In 1925 the club moved to Mosman Park, playing at Mann Oval. In 1927 the team won every match it played in every competition.

After a series of disagreements with the local council the club played its last season in Mosman Park in 1961. The following year the club moved to the Perth Esplanade. Caledonians continued at the Esplanade until moving to Woodville Reserve in North Perth for the 1968 season. In 1969 the club moved again, this time to the Lake Monger Velodrome where they played until the end of the 1971 season. In 1972 Caledonians moved to Jubilee Reserve in Eden Hill, their current home.

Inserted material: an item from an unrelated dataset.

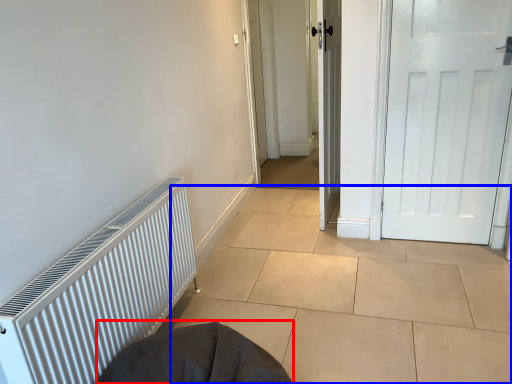 Question: Which object is closer to the camera taking this photo, sleeping bag (highlighted by a red box) or tile (highlighted by a blue box)?

Choices:
 (A) sleeping bag
 (B) tile

Answer: (A)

The men's team is currently represented in the Football West Amateur League.

==Men's team==

===Honours===
- Premier – 1926, 1927, 1933, 1941, 1946, 1947, 1949
- Charity Cup – 1927, 1936, 1938, 1939, 1940, 1941, 1949
- Challenge Cup – 1927, 1935, 1936, 1937, 1939, 1949
- Association Cup – 1935, 1936, 1938, 1940
- First Division Champions – 2000
- First Division Top 4 Cup Winners - 2000

==Women's team==
The Caledonians women's team plays in the Women State League Division 1 competition, finishing 10th out of 11 in the 2019 season.